THE Global Justice Movement Website

THE Global Justice Movement Website
This is the "Global Justice Movement" (dot org) we refer to in the title of this blog.

Friday, February 6, 2009

Funding the Stimulus Package

Kemp Harshman, Esq., Guest Blogger

The government stimulus package (a Keynesian remedy) could (and probably will) exacerbate the current credit crisis, just as the government interventions during the Great Depression had a limited impact. It was the start of WW II that actually turned the economy around.

Even without the stimulus, the government will have to raise over $1 trillion to fund the current level of spending for federal programs. With the stimulus, it will now have to raise a total of $2 trillion in new funding. Who will continue to buy the debt when our currency is being inflated and the interest rates are suppressed to artificially low levels?

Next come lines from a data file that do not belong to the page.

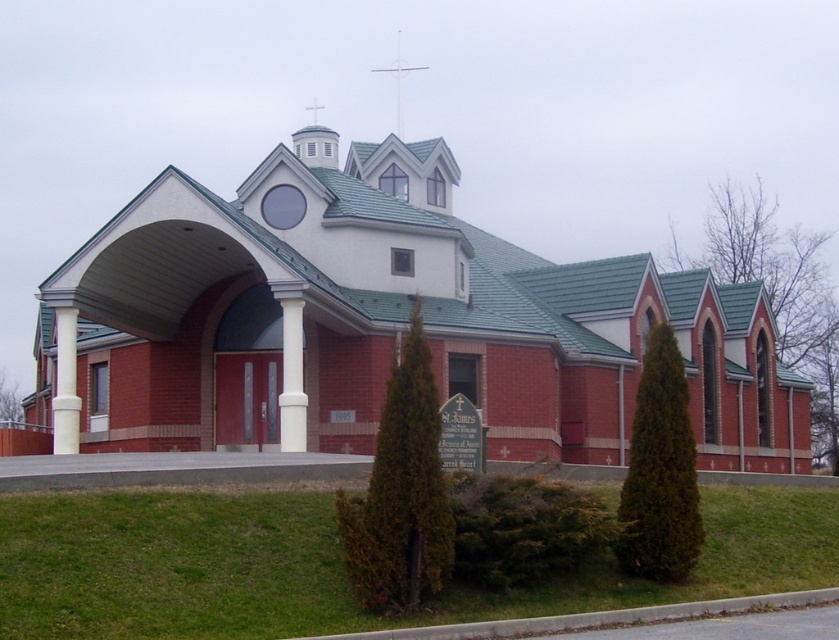 Question: Is red brick chapel at center to the left of white metal cross at upper center from the viewer's perspective?

Choices:
 (A) no
 (B) yes

Answer: (A)

Question: Which of the following is the closest to the observer?

Choices:
 (A) (283, 396)
 (B) (60, 336)
 (C) (290, 176)
 (D) (395, 104)

Answer: (A)

Question: Is red brick chapel at center positioned at the back of white smooth column at center?

Choices:
 (A) no
 (B) yes

Answer: (A)

Question: Considering the real-world distances, which object is farthest from the red brick chapel at center?

Choices:
 (A) white metal cross at upper center
 (B) white smooth column at left
 (C) white smooth column at center

Answer: (A)

Question: From the image, what is the correct spatial relationship of white smooth column at center in relation to white metal cross at upper center?

Choices:
 (A) left
 (B) right

Answer: (B)

Question: Which object appears closest to the camera in this image?

Choices:
 (A) red brick chapel at center
 (B) white smooth column at center
 (C) white smooth column at left

Answer: (A) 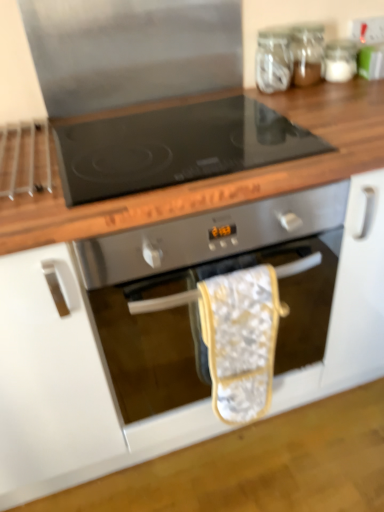 Question: Is transparent glass jar at upper right, placed as the 2th glass jar when sorted from left to right, bigger than white fabric oven mitt at center?

Choices:
 (A) no
 (B) yes

Answer: (A)

Question: Could you tell me if transparent glass jar at upper right, placed as the 2th glass jar when sorted from left to right, is turned towards white fabric oven mitt at center?

Choices:
 (A) no
 (B) yes

Answer: (A)

Question: From a real-world perspective, is transparent glass jar at upper right, placed as the 2th glass jar when sorted from left to right, positioned under white fabric oven mitt at center based on gravity?

Choices:
 (A) yes
 (B) no

Answer: (B)

Question: Is transparent glass jar at upper right, which appears as the second glass jar when viewed from the right, smaller than white fabric oven mitt at center?

Choices:
 (A) no
 (B) yes

Answer: (B)

Question: Considering the relative positions of transparent glass jar at upper right, placed as the 2th glass jar when sorted from left to right, and white fabric oven mitt at center in the image provided, is transparent glass jar at upper right, placed as the 2th glass jar when sorted from left to right, to the right of white fabric oven mitt at center from the viewer's perspective?

Choices:
 (A) no
 (B) yes

Answer: (B)

Question: From the image's perspective, would you say transparent glass jar at upper right, which appears as the second glass jar when viewed from the right, is positioned over white fabric oven mitt at center?

Choices:
 (A) no
 (B) yes

Answer: (B)

Question: From a real-world perspective, is stainless steel oven at center located beneath transparent glass jar at upper right, marked as the 1th glass jar in a right-to-left arrangement?

Choices:
 (A) yes
 (B) no

Answer: (A)

Question: Can you confirm if stainless steel oven at center is shorter than transparent glass jar at upper right, marked as the 1th glass jar in a right-to-left arrangement?

Choices:
 (A) no
 (B) yes

Answer: (A)

Question: Is stainless steel oven at center at the right side of transparent glass jar at upper right, marked as the 1th glass jar in a right-to-left arrangement?

Choices:
 (A) no
 (B) yes

Answer: (A)

Question: Is transparent glass jar at upper right, the third glass jar in the left-to-right sequence, at the back of stainless steel oven at center?

Choices:
 (A) no
 (B) yes

Answer: (A)

Question: Is stainless steel oven at center taller than transparent glass jar at upper right, the third glass jar in the left-to-right sequence?

Choices:
 (A) no
 (B) yes

Answer: (B)

Question: From the image's perspective, is stainless steel oven at center above transparent glass jar at upper right, marked as the 1th glass jar in a right-to-left arrangement?

Choices:
 (A) yes
 (B) no

Answer: (B)

Question: Can you confirm if transparent glass jar at upper right, the third glass jar in the left-to-right sequence, is wider than stainless steel oven at center?

Choices:
 (A) no
 (B) yes

Answer: (A) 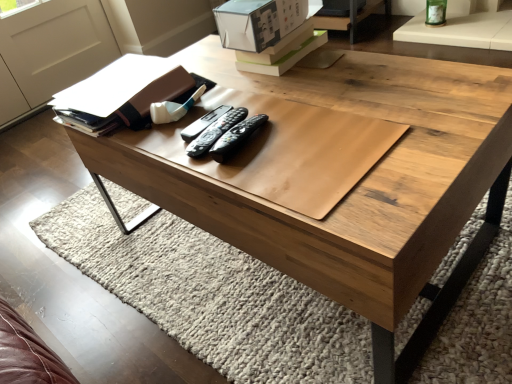 Locate an element on the screen. The width and height of the screenshot is (512, 384). free location to the left of black plastic remote at center, which ranks as the 2th remote in left-to-right order is located at coordinates (158, 148).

If the government cannot raise tax rates (during the recession) and foreign borrowers (like China) refuse to continue their funding, the Federal Reserve will have to rely on monetary expansion (printing more dollars so the Treasury can buy its own notes). Fed Reserve Chairman Bernanke once stated that he would drop dollars from helicopters if needed to prevent an economy from sliding into a depression. Will that really work? This article from CESJ and this article from "Money Morning" address this question.

The result of the "stimulus" could be to suppress the private sector (since credit for businesses will dry up) and delay the recovery of the economy, saddle future generations with enormous tax burdens, and undercut the value of the dollar leading to high rates of inflation. If that isn't enough, the current foreign bondholders could take their money when their notes mature and buy up assets at bargain prices in the United States, instead of holding inflated dollars. We could end up living in a country that we do not own!

It is painful to watch the American economy implode because of the greed of the fat cats and the incompetence of the bureaucrats. We are far from the end of this "global credit crisis." Let us hope that, with the promise given by Capital Homesteading and similar proposals, the free market will re-emerge, and that the American people will find better solutions to their economic problems.